Transcribed page contents
....................

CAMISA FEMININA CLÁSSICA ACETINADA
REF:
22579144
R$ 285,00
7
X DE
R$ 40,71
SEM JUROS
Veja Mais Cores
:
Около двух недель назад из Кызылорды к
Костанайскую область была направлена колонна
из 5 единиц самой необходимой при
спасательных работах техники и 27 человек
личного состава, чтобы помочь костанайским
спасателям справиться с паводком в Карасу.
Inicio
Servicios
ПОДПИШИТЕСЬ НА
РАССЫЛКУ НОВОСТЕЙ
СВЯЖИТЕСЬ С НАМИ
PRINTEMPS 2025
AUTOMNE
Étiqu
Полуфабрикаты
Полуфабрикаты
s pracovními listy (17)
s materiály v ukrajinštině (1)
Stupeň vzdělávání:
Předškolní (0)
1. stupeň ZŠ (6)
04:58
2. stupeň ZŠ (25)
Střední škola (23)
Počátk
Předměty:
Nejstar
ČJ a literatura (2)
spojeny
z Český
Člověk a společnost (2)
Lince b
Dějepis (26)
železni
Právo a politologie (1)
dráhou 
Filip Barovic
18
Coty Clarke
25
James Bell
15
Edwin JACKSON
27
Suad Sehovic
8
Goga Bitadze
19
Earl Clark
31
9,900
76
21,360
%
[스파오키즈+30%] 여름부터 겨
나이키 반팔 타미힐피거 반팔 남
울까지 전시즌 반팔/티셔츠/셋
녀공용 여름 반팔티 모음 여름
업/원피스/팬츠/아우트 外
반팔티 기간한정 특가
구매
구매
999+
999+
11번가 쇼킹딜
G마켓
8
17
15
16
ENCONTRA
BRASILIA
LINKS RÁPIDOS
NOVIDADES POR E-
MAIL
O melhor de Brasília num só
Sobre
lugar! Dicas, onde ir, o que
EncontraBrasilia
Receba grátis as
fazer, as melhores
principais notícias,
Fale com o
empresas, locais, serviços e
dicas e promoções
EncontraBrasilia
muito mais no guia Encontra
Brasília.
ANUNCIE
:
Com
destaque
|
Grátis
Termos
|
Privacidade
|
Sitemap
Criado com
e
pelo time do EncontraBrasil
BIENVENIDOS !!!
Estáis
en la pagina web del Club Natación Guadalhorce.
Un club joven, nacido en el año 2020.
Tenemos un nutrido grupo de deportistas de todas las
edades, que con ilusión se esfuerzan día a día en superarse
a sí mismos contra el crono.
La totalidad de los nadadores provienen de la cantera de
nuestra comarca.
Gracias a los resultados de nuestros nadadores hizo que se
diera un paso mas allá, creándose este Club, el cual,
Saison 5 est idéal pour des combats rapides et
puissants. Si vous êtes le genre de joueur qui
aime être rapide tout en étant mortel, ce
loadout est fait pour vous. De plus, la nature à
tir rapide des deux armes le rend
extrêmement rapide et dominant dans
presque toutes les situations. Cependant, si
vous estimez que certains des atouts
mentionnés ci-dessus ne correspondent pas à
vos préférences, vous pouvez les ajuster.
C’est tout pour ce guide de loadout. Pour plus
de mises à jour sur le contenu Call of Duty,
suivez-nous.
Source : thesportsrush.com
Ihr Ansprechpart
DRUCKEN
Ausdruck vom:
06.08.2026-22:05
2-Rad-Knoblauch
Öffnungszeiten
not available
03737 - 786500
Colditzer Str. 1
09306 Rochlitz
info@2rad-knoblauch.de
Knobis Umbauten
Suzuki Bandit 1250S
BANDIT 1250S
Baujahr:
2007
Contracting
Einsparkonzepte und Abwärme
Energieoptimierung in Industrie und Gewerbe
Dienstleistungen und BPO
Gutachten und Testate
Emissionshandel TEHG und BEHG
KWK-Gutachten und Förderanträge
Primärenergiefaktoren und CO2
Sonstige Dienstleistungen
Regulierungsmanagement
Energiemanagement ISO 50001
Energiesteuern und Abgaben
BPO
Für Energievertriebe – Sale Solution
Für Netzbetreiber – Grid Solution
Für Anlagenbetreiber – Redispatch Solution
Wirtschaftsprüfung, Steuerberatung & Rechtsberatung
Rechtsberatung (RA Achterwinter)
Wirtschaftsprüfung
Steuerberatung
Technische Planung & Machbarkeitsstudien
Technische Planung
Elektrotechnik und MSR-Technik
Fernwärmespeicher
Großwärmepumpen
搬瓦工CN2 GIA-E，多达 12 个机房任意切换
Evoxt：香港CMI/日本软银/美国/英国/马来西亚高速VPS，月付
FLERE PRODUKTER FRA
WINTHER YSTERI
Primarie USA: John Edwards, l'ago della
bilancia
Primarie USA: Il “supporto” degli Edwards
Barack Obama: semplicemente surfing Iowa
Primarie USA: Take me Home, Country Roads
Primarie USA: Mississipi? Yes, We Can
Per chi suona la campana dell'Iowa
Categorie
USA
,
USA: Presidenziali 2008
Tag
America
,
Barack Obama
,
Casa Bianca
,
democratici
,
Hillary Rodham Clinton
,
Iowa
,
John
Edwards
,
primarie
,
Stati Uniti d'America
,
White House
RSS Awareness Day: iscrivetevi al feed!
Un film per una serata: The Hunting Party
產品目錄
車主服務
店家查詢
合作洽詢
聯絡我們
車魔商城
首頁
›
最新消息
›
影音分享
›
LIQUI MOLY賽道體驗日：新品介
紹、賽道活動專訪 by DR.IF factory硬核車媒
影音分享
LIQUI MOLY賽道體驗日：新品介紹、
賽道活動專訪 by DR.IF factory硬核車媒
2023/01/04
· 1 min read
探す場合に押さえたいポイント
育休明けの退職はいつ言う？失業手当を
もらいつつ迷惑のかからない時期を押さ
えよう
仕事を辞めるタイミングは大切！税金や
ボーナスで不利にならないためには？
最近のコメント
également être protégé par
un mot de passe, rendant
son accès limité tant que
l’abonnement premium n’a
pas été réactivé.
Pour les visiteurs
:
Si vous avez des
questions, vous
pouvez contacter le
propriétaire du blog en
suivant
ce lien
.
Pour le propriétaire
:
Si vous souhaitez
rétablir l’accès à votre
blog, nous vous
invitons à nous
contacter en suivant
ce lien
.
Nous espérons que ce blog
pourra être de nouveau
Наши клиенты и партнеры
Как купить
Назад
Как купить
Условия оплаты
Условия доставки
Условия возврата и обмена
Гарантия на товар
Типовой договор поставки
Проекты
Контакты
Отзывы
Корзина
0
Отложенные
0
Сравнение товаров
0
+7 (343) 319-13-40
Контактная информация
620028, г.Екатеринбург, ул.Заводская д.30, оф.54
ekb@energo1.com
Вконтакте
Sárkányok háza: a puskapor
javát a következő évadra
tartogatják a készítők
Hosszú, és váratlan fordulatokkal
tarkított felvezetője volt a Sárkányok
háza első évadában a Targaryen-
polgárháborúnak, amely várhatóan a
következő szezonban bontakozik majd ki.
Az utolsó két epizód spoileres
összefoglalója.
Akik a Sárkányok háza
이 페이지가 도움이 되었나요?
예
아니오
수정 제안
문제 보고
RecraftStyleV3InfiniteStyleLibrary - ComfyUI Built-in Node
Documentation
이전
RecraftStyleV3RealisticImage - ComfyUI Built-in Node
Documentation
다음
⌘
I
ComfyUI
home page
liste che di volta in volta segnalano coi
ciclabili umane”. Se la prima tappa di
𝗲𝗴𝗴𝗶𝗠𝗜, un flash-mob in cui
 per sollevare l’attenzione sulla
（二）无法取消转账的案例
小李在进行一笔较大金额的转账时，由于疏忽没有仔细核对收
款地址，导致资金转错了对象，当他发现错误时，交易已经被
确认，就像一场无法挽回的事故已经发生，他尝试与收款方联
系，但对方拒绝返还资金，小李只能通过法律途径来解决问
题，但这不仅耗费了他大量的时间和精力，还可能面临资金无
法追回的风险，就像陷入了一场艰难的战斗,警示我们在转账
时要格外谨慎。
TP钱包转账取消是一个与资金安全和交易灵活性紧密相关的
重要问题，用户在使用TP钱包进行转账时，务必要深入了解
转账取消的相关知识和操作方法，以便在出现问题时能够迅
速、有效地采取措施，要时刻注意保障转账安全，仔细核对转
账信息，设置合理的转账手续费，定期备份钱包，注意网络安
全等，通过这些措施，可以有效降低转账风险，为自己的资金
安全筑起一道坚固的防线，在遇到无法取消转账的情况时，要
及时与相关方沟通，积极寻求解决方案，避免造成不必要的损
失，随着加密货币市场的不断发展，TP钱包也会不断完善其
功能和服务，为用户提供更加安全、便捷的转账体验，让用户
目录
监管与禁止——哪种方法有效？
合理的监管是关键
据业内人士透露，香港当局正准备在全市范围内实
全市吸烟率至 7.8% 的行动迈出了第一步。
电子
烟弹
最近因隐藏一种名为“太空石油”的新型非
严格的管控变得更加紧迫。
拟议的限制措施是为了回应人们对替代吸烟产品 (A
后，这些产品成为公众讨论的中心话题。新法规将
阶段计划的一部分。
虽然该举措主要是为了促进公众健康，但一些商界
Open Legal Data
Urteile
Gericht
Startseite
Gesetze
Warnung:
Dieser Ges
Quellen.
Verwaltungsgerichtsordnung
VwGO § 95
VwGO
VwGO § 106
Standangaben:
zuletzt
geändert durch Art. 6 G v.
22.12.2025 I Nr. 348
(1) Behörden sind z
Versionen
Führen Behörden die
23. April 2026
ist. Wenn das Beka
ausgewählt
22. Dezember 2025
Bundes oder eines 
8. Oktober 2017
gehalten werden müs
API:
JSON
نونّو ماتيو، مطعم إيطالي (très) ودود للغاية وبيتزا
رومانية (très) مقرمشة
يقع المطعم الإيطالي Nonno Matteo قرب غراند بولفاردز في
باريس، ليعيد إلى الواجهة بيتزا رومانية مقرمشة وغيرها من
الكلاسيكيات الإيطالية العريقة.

....................

▶ _Task prompt_
Every line in the data above that contains the word "Iowa" counts; report how many there are and nothing more.

▶ _Answer space_
3